Selon M. Joundi, plusieurs personnes étaient détenues avec lui. Une autre prison a été découverte, vendredi 12 novembre 2004, par les US Marines, où les journalistes de l’AFP se sont rendus.

Les US Marines, patrouillant le quartier nord de Jolan, ont entendu des cris en provenance d’un immeuble. Après inspection, ils ont découvert trois cellules avec des barres de fer et des murs noirs. Deux hommes carbonisés y gisaient. Deux hommes, retardés mentaux, Khamis et Ahmed Issaoui, amaigris, ont été libérés de ces cellules. Ils n’avaient pas été nourris depuis six jours.

Lundi 15 novembre 2004, douze corps d’hommes, liés les uns aux autres, ont été découverts dans deux maisons, alors que sept hommes en vie ont été retrouvés dans une habitation mitoyenne en briques. Ils ont affirmé avoir senti l’odeur de la mort et étaient en état de choc. "Il semble qu’il aient été férocement battus", selon le sergent Gary Caduto.

Agence France Presse

Les combats font rage à Falloujah

BAGDAD - Les combats font rage dans le sud de Falloujah. L’armée américaine a pilonné des positions de résistants irakiens, a rapporté un photographe de l’AFP accompagnant les soldats. Parallèlement, des heurts ont eu lieu à Ramadi.

Des tirs d’artillerie étaient entendus et des avions AC-130 bombardaient des positions dans le sud de la ville, prise d’assaut depuis le 8 novembre 2004. Des artificiers de l’armée américaine faisaient par ailleurs exploser des maisons qui servaient de caches d’armes dans ce bastion résistant situé à 50 km à l’ouest de Bagdad.
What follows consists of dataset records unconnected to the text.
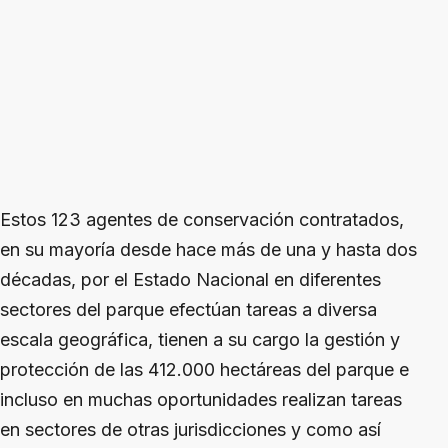
Estos 123 agentes de conservación contratados,
en su mayoría desde hace más de una y hasta dos
décadas, por el Estado Nacional en diferentes
sectores del parque efectúan tareas a diversa
escala geográfica, tienen a su cargo la gestión y
protección de las 412.000 hectáreas del parque e
incluso en muchas oportunidades realizan tareas
en sectores de otras jurisdicciones y como así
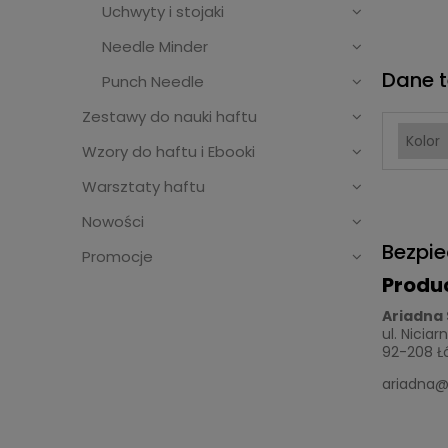
Uchwyty i stojaki
Needle Minder
Dane t
Punch Needle
Zestawy do nauki haftu
Kolor
Wzory do haftu i Ebooki
Warsztaty haftu
Nowości
Bezpi
Promocje
Produ
Ariadna 
ul. Niciar
92-208 Łó
ariadna@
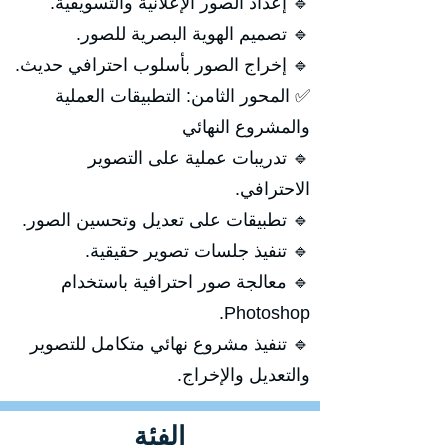
🔹 إعداد الصور الإعلانية والتسويقية.
🔹 تصميم الهوية البصرية للصور.
🔹 إخراج الصور بأسلوب احترافي حديث.
✅ المحور الثامن: التطبيقات العملية
والمشروع النهائي
🔹 تدريبات عملية على التصوير
الاحترافي.
🔹 تطبيقات على تعديل وتحسين الصور.
🔹 تنفيذ جلسات تصوير حقيقية.
🔹 معالجة صور احترافية باستخدام
Photoshop.
🔹 تنفيذ مشروع نهائي متكامل للتصوير
والتعديل والإخراج.
الفئة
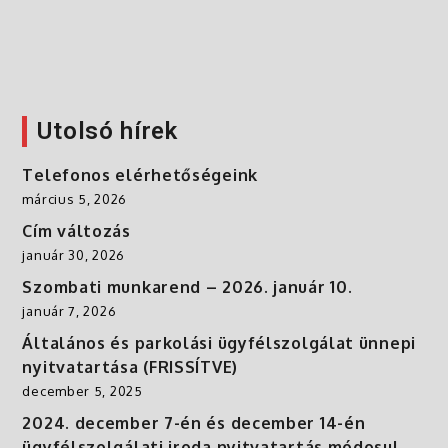
Utolsó hírek
Telefonos elérhetőségeink
március 5, 2026
Cím változás
január 30, 2026
Szombati munkarend – 2026. január 10.
január 7, 2026
Általános és parkolási ügyfélszolgálat ünnepi
nyitvatartása (FRISSÍTVE)
december 5, 2025
2024. december 7-én és december 14-én
ügyfélszolgálati iroda nyitvatartás módosul.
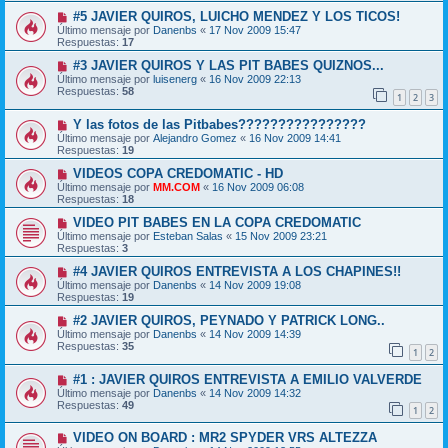
#5 JAVIER QUIROS, LUICHO MENDEZ Y LOS TICOS!
Último mensaje por
Danenbs
«
17 Nov 2009 15:47
Respuestas:
17
#3 JAVIER QUIROS Y LAS PIT BABES QUIZNOS...
Último mensaje por
luisenerg
«
16 Nov 2009 22:13
Respuestas:
58
1
2
3
Y las fotos de las Pitbabes????????????????
Último mensaje por
Alejandro Gomez
«
16 Nov 2009 14:41
Respuestas:
19
VIDEOS COPA CREDOMATIC - HD
Último mensaje por
MM.COM
«
16 Nov 2009 06:08
Respuestas:
18
VIDEO PIT BABES EN LA COPA CREDOMATIC
Último mensaje por
Esteban Salas
«
15 Nov 2009 23:21
Respuestas:
3
#4 JAVIER QUIROS ENTREVISTA A LOS CHAPINES!!
Último mensaje por
Danenbs
«
14 Nov 2009 19:08
Respuestas:
19
#2 JAVIER QUIROS, PEYNADO Y PATRICK LONG..
Último mensaje por
Danenbs
«
14 Nov 2009 14:39
Respuestas:
35
1
2
#1 : JAVIER QUIROS ENTREVISTA A EMILIO VALVERDE
Último mensaje por
Danenbs
«
14 Nov 2009 14:32
Respuestas:
49
1
2
VIDEO ON BOARD : MR2 SPYDER VRS ALTEZZA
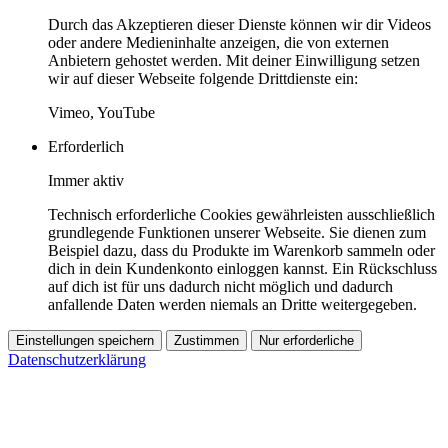
Durch das Akzeptieren dieser Dienste können wir dir Videos
oder andere Medieninhalte anzeigen, die von externen
Anbietern gehostet werden. Mit deiner Einwilligung setzen
wir auf dieser Webseite folgende Drittdienste ein:
Vimeo, YouTube
Erforderlich
Immer aktiv
Technisch erforderliche Cookies gewährleisten ausschließlich
grundlegende Funktionen unserer Webseite. Sie dienen zum
Beispiel dazu, dass du Produkte im Warenkorb sammeln oder
dich in dein Kundenkonto einloggen kannst. Ein Rückschluss
auf dich ist für uns dadurch nicht möglich und dadurch
anfallende Daten werden niemals an Dritte weitergegeben.
Einstellungen speichern
Zustimmen
Nur erforderliche
Datenschutzerklärung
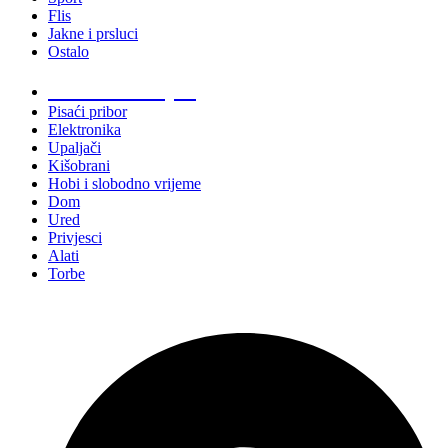
Flis
Jakne i prsluci
Ostalo
Promo materijali
Pisaći pribor
Elektronika
Upaljači
Kišobrani
Hobi i slobodno vrijeme
Dom
Ured
Privjesci
Alati
Torbe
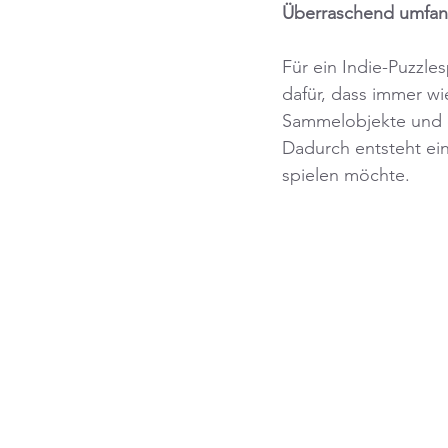
Überraschend umfan
Für ein Indie-Puzzles
dafür, dass immer wi
Sammelobjekte und di
Dadurch entsteht ei
spielen möchte.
Quatre familles, dont des femmes et des enfants en bas-âge, ont été évacuées de la ville par les forces américaines vers Saqlawiyah, 10 km plus à l’ouest, a constaté le photographe de l’AFP.

Des accrochages ont par ailleurs éclaté, entre des GI’s et des résistants, dans la ville de Ramadi, à 100 km à l’ouest de Bagdad, selon un journaliste de l’AFP sur place. Les affrontements à l’arme légère et aux obus de mortier ont surtout eu lieu dans le centre de la ville. Aucun bilan d’éventuelles victimes n’était disponible dans l’immédiat. Des heurts meurtriers ont opposé ces derniers jours des soldats américains à des résistants, dans cette ville sunnite, chef-lieu de la province d’Al-Anbar. Six Irakiens ont été tués, dimanche 14 novembre 2004, dans des heurts.

Enfin, la police irakienne, épaulée par des US Marines, a libéré, au sud de Bagdad, un routier irakien détenu par des résistants. Le chauffeur a été emmené dans une base US, où il a reçu des soins médicaux. Quatre hommes, recherchés pour « des activités anti-irakiennes » ont été arrêtés durant ce raid, a-t-on indiqué de source officielle.